1. Governabilità, Riforme, Liberalizzazioni e Privatizzazioni

Proposte:

·  correzioni e integrazioni alla II parte della Costituzione;
·  superamento del bicameralismo perfetto;
·  rapporto fiduciario monocamerale;
·  più poteri al premier, a cominciare da proposta e revoca dei ministri
·  sfiducia costruttiva;
·  nuova legge elettorale, che consenta di scegliere chi mandare in Parlamento e riduca il numero di deputati e senatori;
·  riforma dello Stato e vero federalismo fiscale;
·  abolizione progressiva delle Province, partendo dalle aree metropolitane;
·  meno regole, meno tasse, meno Stato in economia;
·  liberalizzazioni e privatizzazioni a livello nazionale e nei servizi pubblici locali;
·  privatizzazione del patrimonio immobiliare degli enti locali;
·  Lo Stato faccia quello che i cittadini non possono fare.
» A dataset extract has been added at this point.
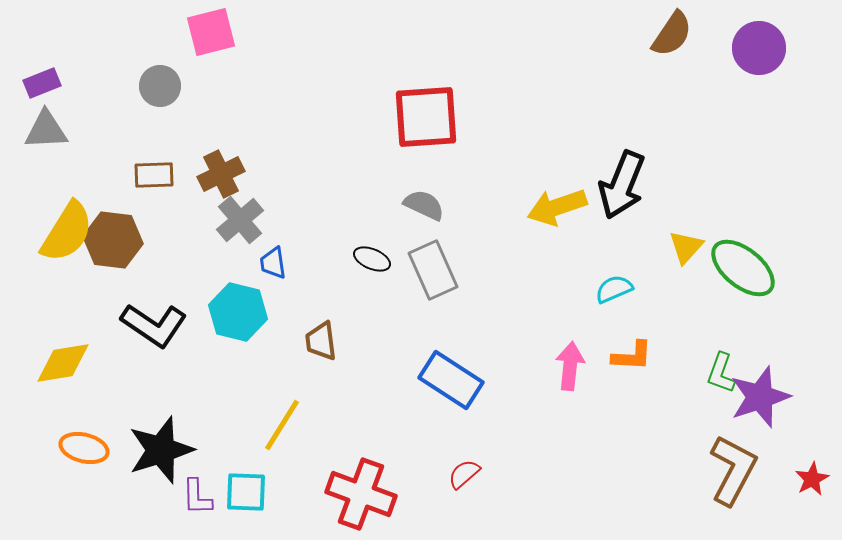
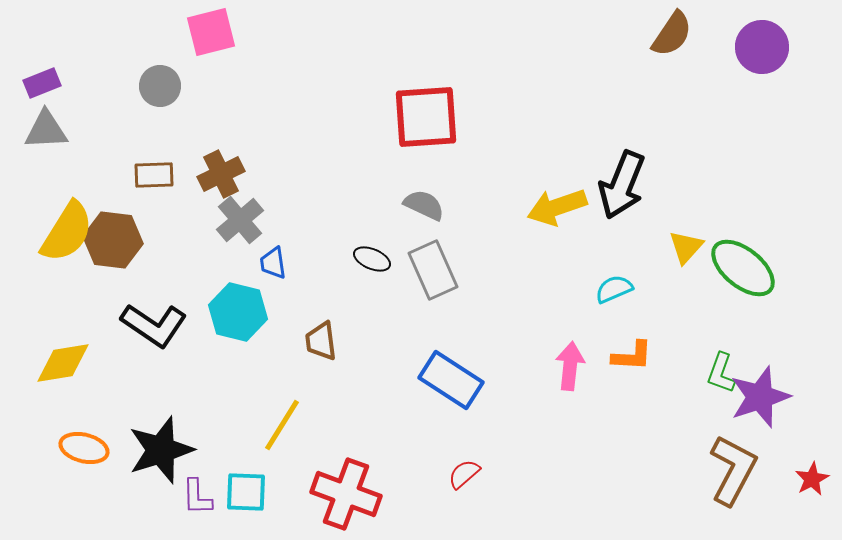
purple circle: moved 3 px right, 1 px up
red cross: moved 15 px left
La governabilità del sistema Paese, la sua capacità di decidere sono una precondizione indispensabile per la crescita. Dall’ingresso dell’euro, cioè negli ultimi dieci anni, non ci sono state incisive riforme perché chi vince le elezioni non riesce a governare.
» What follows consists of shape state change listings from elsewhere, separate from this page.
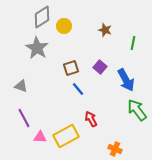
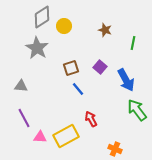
gray triangle: rotated 16 degrees counterclockwise
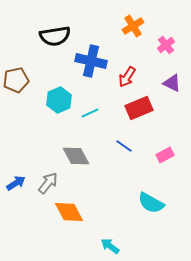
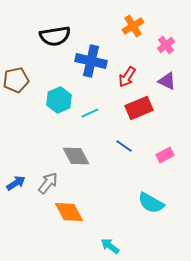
purple triangle: moved 5 px left, 2 px up
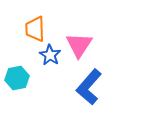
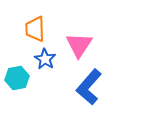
blue star: moved 5 px left, 4 px down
Le proposte istituzionali puntano a dare al governo una maggiore capacità di decidere e ad accrescere la responsabilità di chi decide. Il federalismo fiscale mira anche a ridurre il peso del debito pubblico, che negli ultimi anni è aumentato soprattutto in ambito locale, e a frenare la spesa pubblica che genera inefficienza, sprechi e concorrenza sleale.

Puntiamo ad una vera sussidiarietà: il pubblico, a tutti i livelli, assicuri solo quelle attività che i privati cittadini non possono fare.
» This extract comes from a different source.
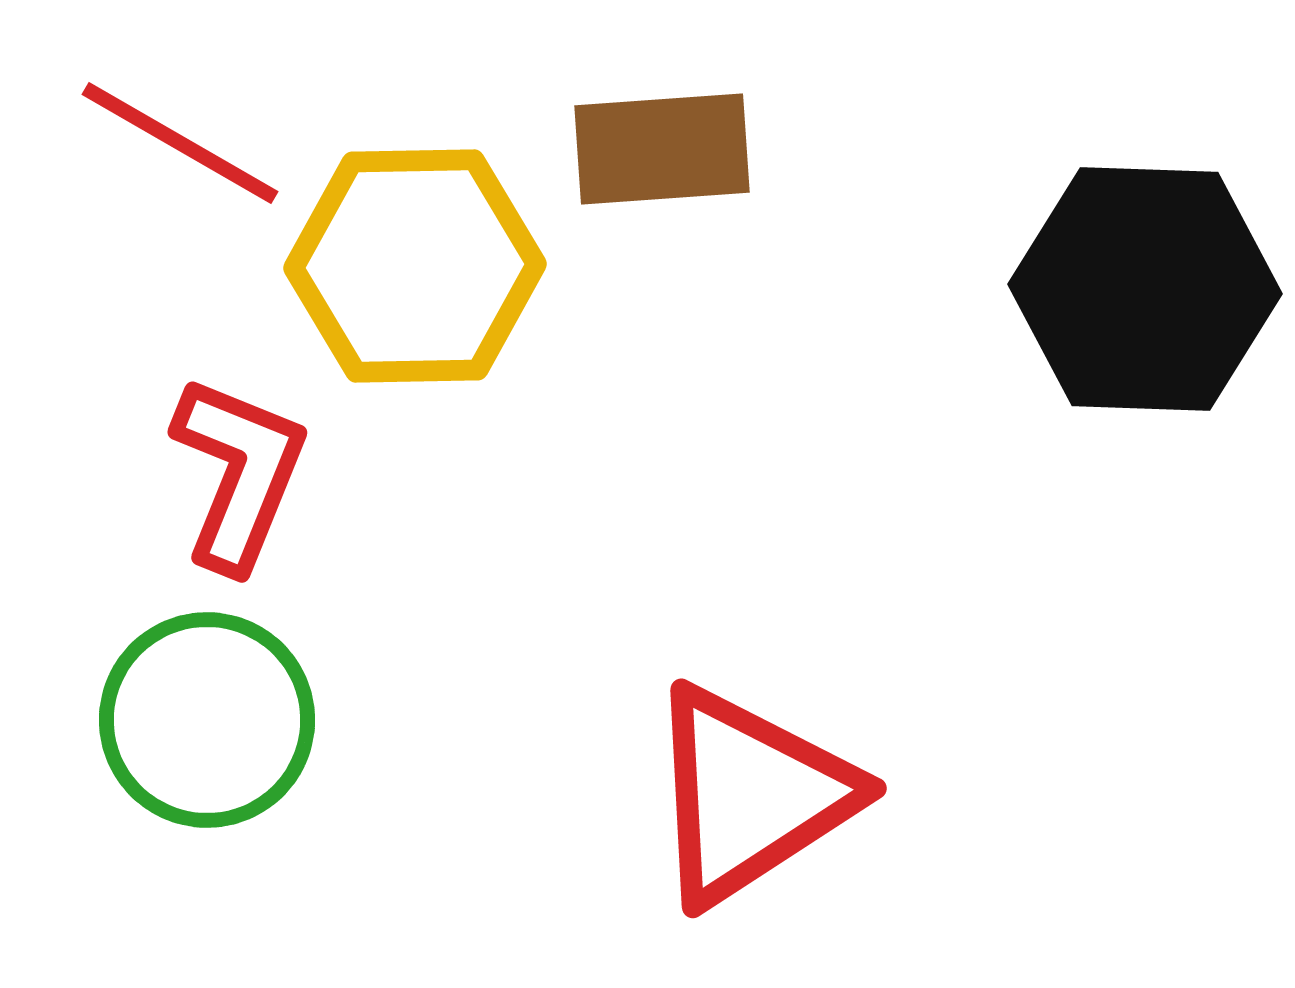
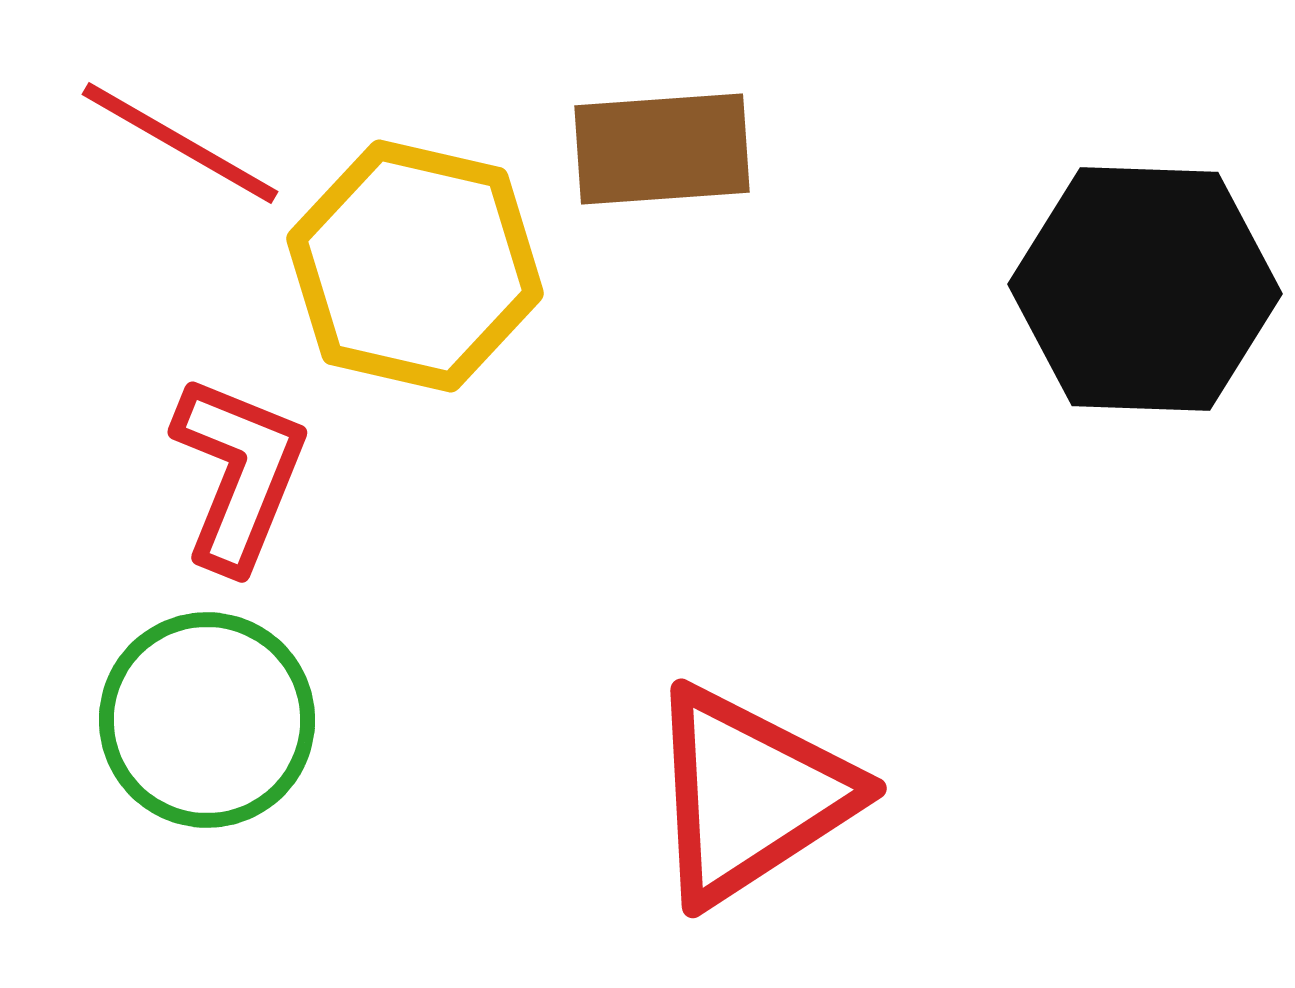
yellow hexagon: rotated 14 degrees clockwise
L’intervento diretto del settore pubblico in economia si è in gran parte trasferito dal livello statale a quello locale. Gli enti locali hanno un ricco patrimonio spesso poco o male utilizzato che va privatizzato. Gli enti locali hanno esteso la rete dei servizi pubblici prodotti fuori dal regime di concorrenza, generando un neostatalismo municipale a fini di consenso elettorale che abbiamo  più volte condannato. Occorre liberalizzare e privatizzare queste attività, compreso il settore idrico, e vanno fortemente limitate le possibilità di affidamento “in house”. In questo modo si genera efficienza e si innalzano produttività e crescita.

Il federalismo fiscale è indispensabile per trasferire la responsabilità delle decisioni il più vicino possibile ai bisogni dei cittadini e delle imprese. Si deve creare una concorrenza virtuosa tra regioni su un tema fondamentale:  il rapporto tra prelievo fiscale e servizi offerti a cittadini e imprese.

2. Risanamento dei conti pubblici

Proposte:

·  anticipare al 2010 l’obiettivo di pareggio del bilancio pubblico;
·  anticipare al 2010 l’obiettivo di riduzione del debito pubblico sotto il 100% del PIL;
·  portare nel 2010 l’avanzo primario al 5% del PIL (dal 3,1% del 2007) e mantenerlo costante;
·  elevare dal 2,5% al 3,5% del PIL la spesa pubblica per investimenti entro il 2010;
·  ridurre dal 39,6% del 2007 al 37% del PIL entro il 2010 la spesa corrente primaria risparmiando sulla spesa per il personale e sugli acquisti di beni e servizi.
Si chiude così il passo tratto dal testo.